• Dataset content:
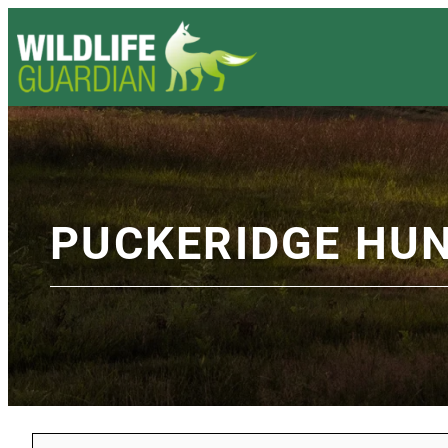
PUCKERIDGE HU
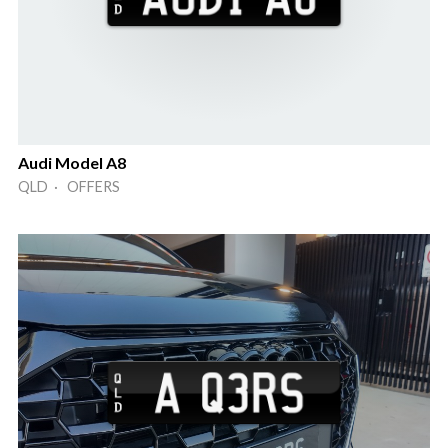
Audi Model A8
QLD · OFFERS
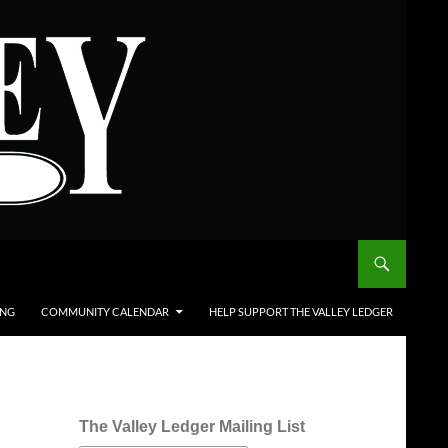
ING
COMMUNITY CALENDAR
HELP SUPPORT THE VALLEY LEDGER
The Valley Ledger Mailing List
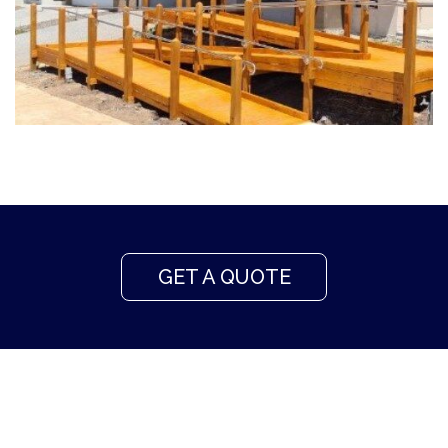
GET A QUOTE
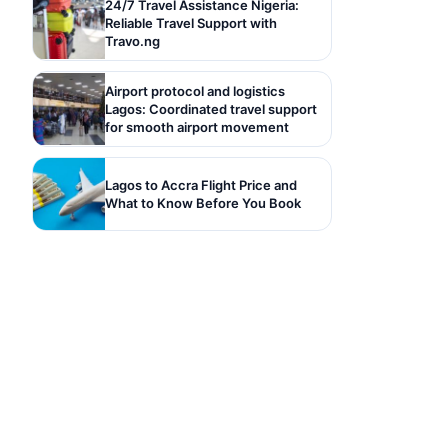
24/7 Travel Assistance Nigeria:
Reliable Travel Support with
Travo.ng
Airport protocol and logistics
Lagos: Coordinated travel support
for smooth airport movement
Lagos to Accra Flight Price and
What to Know Before You Book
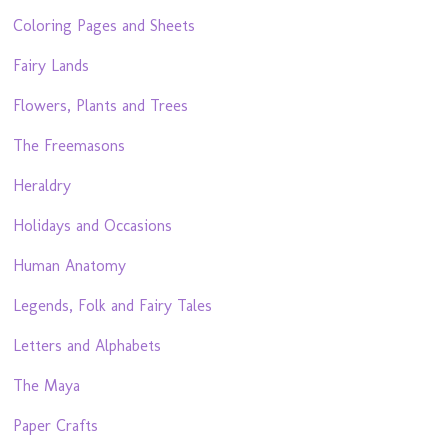
Coloring Pages and Sheets
Fairy Lands
Flowers, Plants and Trees
The Freemasons
Heraldry
Holidays and Occasions
Human Anatomy
Legends, Folk and Fairy Tales
Letters and Alphabets
The Maya
Paper Crafts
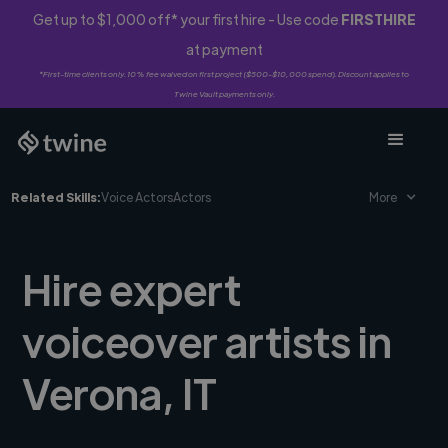
Get up to $1,000 off* your first hire - Use code
FIRSTHIRE
at payment
*First-time clients only. 10% fee waived on first project ($500-$10,000 spend). Discount applies to
Twine Vault payments only.
Related Skills:
Voice Actors
Actors
More
Hire expert
voiceover artists in
Verona, IT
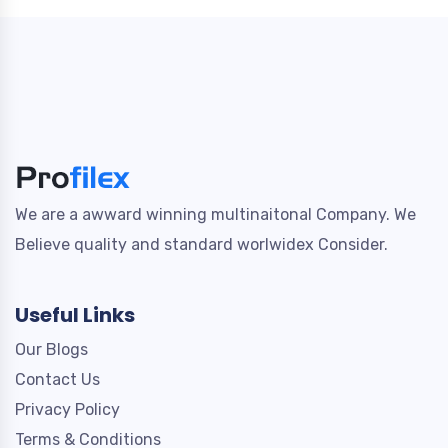
We are a awward winning multinaitonal Company. We
Believe quality and standard worlwidex Consider.
Useful Links
Our Blogs
Contact Us
Privacy Policy
Terms & Conditions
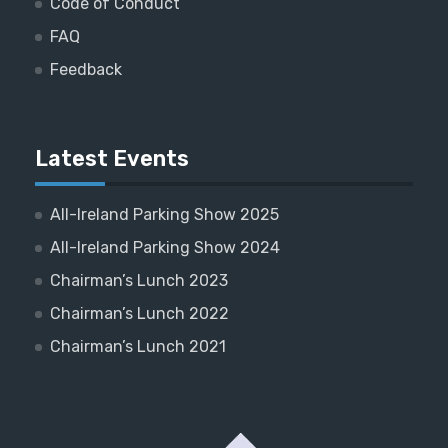
Code of Conduct
FAQ
Feedback
Latest Events
All-Ireland Parking Show 2025
All-Ireland Parking Show 2024
Chairman’s Lunch 2023
Chairman’s Lunch 2022
Chairman’s Lunch 2021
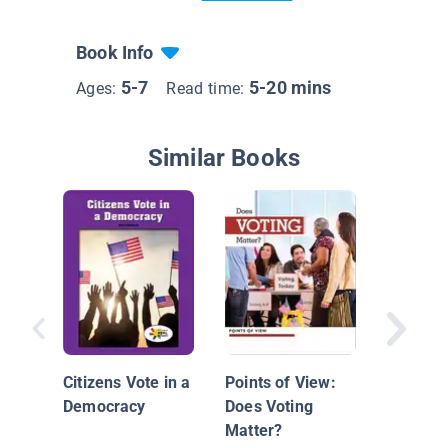
Book Info
5-7
5-20 mins
Ages:
Read time:
Similar Books
What Is
Citizens Vote in a
Points of View:
Democracy
Does Voting
Matter?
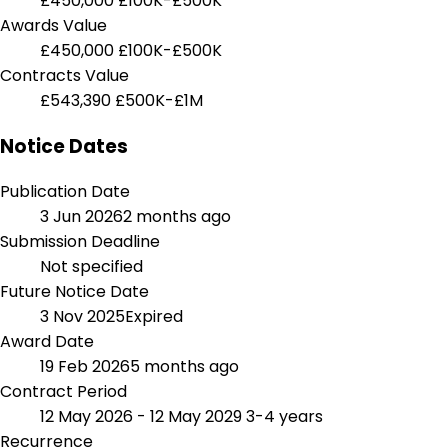
£450,000
£100K-£500K
Awards Value
£450,000
£100K-£500K
Contracts Value
£543,390
£500K-£1M
Notice Dates
Publication Date
3 Jun 2026
2 months ago
Submission Deadline
Not specified
Future Notice Date
3 Nov 2025
Expired
Award Date
19 Feb 2026
5 months ago
Contract Period
12 May 2026 - 12 May 2029
3-4 years
Recurrence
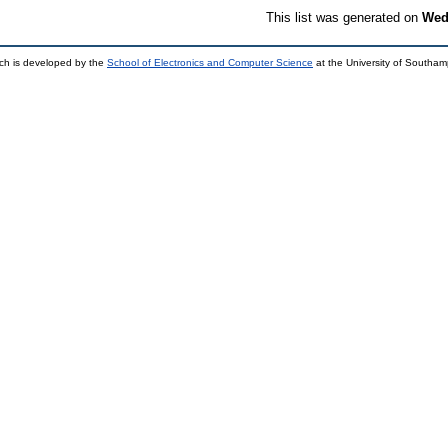
This list was generated on
Wed
ch is developed by the
School of Electronics and Computer Science
at the University of Southa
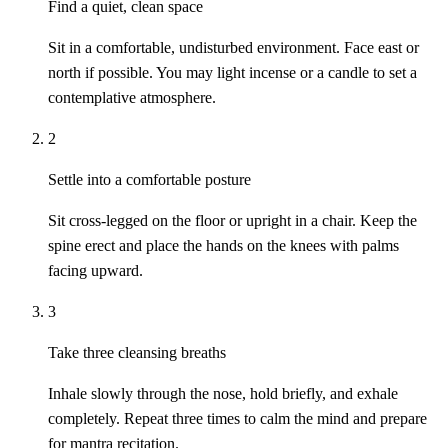
Find a quiet, clean space
Sit in a comfortable, undisturbed environment. Face east or
north if possible. You may light incense or a candle to set a
contemplative atmosphere.
2
Settle into a comfortable posture
Sit cross-legged on the floor or upright in a chair. Keep the
spine erect and place the hands on the knees with palms
facing upward.
3
Take three cleansing breaths
Inhale slowly through the nose, hold briefly, and exhale
completely. Repeat three times to calm the mind and prepare
for mantra recitation.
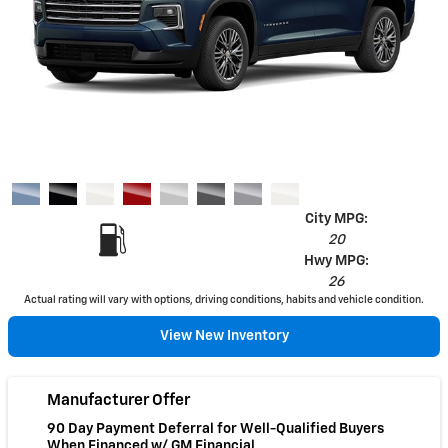
City MPG:
20
Hwy MPG:
26
Actual rating will vary with options, driving conditions, habits and vehicle condition.
View New Inventory
Manufacturer Offer
90 Day Payment Deferral for Well-Qualified Buyers
When Financed w/ GM Financial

• Prompt: Please set down each entry word for word, without its images.

• Written answer:
PUCKERIDGE HU
Audi Model A8
QLD · OFFERS
ING
COMMUNITY CALENDAR
HELP SUPPORT THE VALLEY LEDGER
The Valley Ledger Mailing List
GET A QUOTE
24/7 Travel Assistance Nigeria:
Reliable Travel Support with
Travo.ng
Airport protocol and logistics
Lagos: Coordinated travel support
for smooth airport movement
Lagos to Accra Flight Price and
What to Know Before You Book
Coloring Pages and Sheets
Fairy Lands
Flowers, Plants and Trees
The Freemasons
Heraldry
Holidays and Occasions
Human Anatomy
Legends, Folk and Fairy Tales
Letters and Alphabets
The Maya
Paper Crafts
Get up to $1,000 off* your first hire - Use code
FIRSTHIRE
at payment
*First-time clients only. 10% fee waived on first project ($500-$10,000 spend). Discount applies to
Twine Vault payments only.
Related Skills:
Voice Actors
Actors
More
Hire expert
voiceover artists in
Verona, IT
We are a awward winning multinaitonal Company. We
Believe quality and standard worlwidex Consider.
Useful Links
Our Blogs
Contact Us
Privacy Policy
Terms & Conditions
Code of Conduct
FAQ
Feedback
Latest Events
All-Ireland Parking Show 2025
All-Ireland Parking Show 2024
Chairman’s Lunch 2023
Chairman’s Lunch 2022
Chairman’s Lunch 2021
Book Info
5-7
5-20 mins
Ages:
Read time:
Similar Books
What Is
Citizens Vote in a
Points of View:
Democracy
Does Voting
Matter?
£450,000
£100K-£500K
Awards Value
£450,000
£100K-£500K
Contracts Value
£543,390
£500K-£1M
Notice Dates
Publication Date
3 Jun 2026
2 months ago
Submission Deadline
Not specified
Future Notice Date
3 Nov 2025
Expired
Award Date
19 Feb 2026
5 months ago
Contract Period
12 May 2026 - 12 May 2029
3-4 years
Recurrence
This list was generated on
Wed
ch is developed by the
School of Electronics and Computer Science
at the University of Southa
Find a quiet, clean space
Sit in a comfortable, undisturbed environment. Face east or
north if possible. You may light incense or a candle to set a
contemplative atmosphere.
2
Settle into a comfortable posture
Sit cross-legged on the floor or upright in a chair. Keep the
spine erect and place the hands on the knees with palms
facing upward.
3
Take three cleansing breaths
Inhale slowly through the nose, hold briefly, and exhale
completely. Repeat three times to calm the mind and prepare
for mantra recitation.
City MPG:
20
Hwy MPG:
26
Actual rating will vary with options, driving conditions, habits and vehicle condition.
View New Inventory
Manufacturer Offer
90 Day Payment Deferral for Well-Qualified Buyers
When Financed w/ GM Financial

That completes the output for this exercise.